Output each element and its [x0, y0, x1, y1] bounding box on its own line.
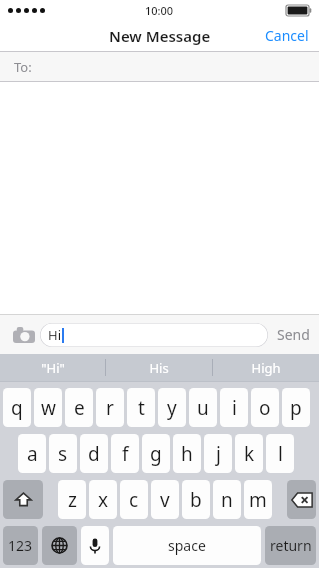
- button[interactable]: q: [3, 388, 31, 427]
- staticText: u: [197, 395, 209, 421]
- button[interactable]: High: [213, 354, 319, 381]
- staticText: To:: [14, 58, 32, 76]
- button[interactable]: a: [18, 434, 46, 473]
- staticText: i: [232, 395, 237, 421]
- staticText: 10:00: [145, 3, 174, 18]
- button[interactable]: o: [251, 388, 279, 427]
- staticText: "Hi": [41, 359, 65, 377]
- staticText: y: [167, 395, 177, 421]
- staticText: His: [149, 359, 169, 377]
- button[interactable]: t: [127, 388, 155, 427]
- staticText: w: [41, 395, 56, 421]
- button[interactable]: d: [80, 434, 108, 473]
- button[interactable]: Dictate: [81, 526, 109, 565]
- staticText: space: [168, 536, 206, 555]
- button[interactable]: y: [158, 388, 186, 427]
- button[interactable]: His: [106, 354, 212, 381]
- button[interactable]: v: [151, 480, 179, 519]
- staticText: z: [68, 487, 77, 513]
- button[interactable]: z: [58, 480, 86, 519]
- staticText: b: [190, 487, 202, 513]
- staticText: d: [88, 441, 100, 467]
- button[interactable]: m: [244, 480, 272, 519]
- button[interactable]: s: [49, 434, 77, 473]
- staticText: Hi: [48, 326, 61, 344]
- staticText: Cancel: [265, 26, 309, 45]
- button[interactable]: i: [220, 388, 248, 427]
- button[interactable]: b: [182, 480, 210, 519]
- button[interactable]: Backspace: [287, 480, 316, 519]
- staticText: c: [129, 487, 139, 513]
- staticText: Send: [277, 325, 310, 344]
- staticText: l: [278, 441, 283, 467]
- button[interactable]: j: [204, 434, 232, 473]
- button[interactable]: Cancel: [255, 22, 319, 49]
- staticText: n: [221, 487, 233, 513]
- button[interactable]: Camera: [8, 319, 40, 351]
- button[interactable]: x: [89, 480, 117, 519]
- button[interactable]: To:: [0, 52, 319, 81]
- staticText: e: [74, 395, 85, 421]
- staticText: x: [98, 487, 109, 513]
- staticText: High: [251, 359, 281, 377]
- staticText: k: [244, 441, 255, 467]
- staticText: o: [259, 395, 271, 421]
- button[interactable]: g: [142, 434, 170, 473]
- button[interactable]: Send: [268, 319, 319, 350]
- button[interactable]: c: [120, 480, 148, 519]
- button[interactable]: 123: [3, 526, 38, 565]
- button[interactable]: f: [111, 434, 139, 473]
- button[interactable]: p: [282, 388, 310, 427]
- staticText: v: [160, 487, 170, 513]
- button[interactable]: space: [113, 526, 261, 565]
- staticText: New Message: [109, 26, 211, 46]
- staticText: f: [122, 441, 129, 467]
- button[interactable]: Globe: [42, 526, 77, 565]
- staticText: p: [290, 395, 302, 421]
- button[interactable]: Hi: [40, 323, 268, 347]
- button[interactable]: Shift: [3, 480, 43, 519]
- staticText: j: [216, 441, 221, 467]
- staticText: g: [150, 441, 162, 467]
- button[interactable]: e: [65, 388, 93, 427]
- staticText: h: [181, 441, 193, 467]
- button[interactable]: l: [266, 434, 294, 473]
- button[interactable]: r: [96, 388, 124, 427]
- staticText: t: [138, 395, 145, 421]
- button[interactable]: n: [213, 480, 241, 519]
- button[interactable]: "Hi": [0, 354, 105, 381]
- staticText: s: [58, 441, 68, 467]
- staticText: a: [27, 441, 38, 467]
- staticText: r: [106, 395, 114, 421]
- staticText: m: [249, 487, 267, 513]
- staticText: return: [270, 536, 312, 555]
- button[interactable]: return: [265, 526, 316, 565]
- button[interactable]: k: [235, 434, 263, 473]
- staticText: 123: [8, 536, 33, 555]
- button[interactable]: h: [173, 434, 201, 473]
- button[interactable]: w: [34, 388, 62, 427]
- button[interactable]: u: [189, 388, 217, 427]
- staticText: q: [11, 395, 23, 421]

----------

Lines that hold "High" are the ones to copy, so pick each out from the data.

SOLUTION TO THIS PROBLEM:
- button[interactable]: High: [213, 354, 319, 381]
- staticText: High: [251, 359, 281, 377]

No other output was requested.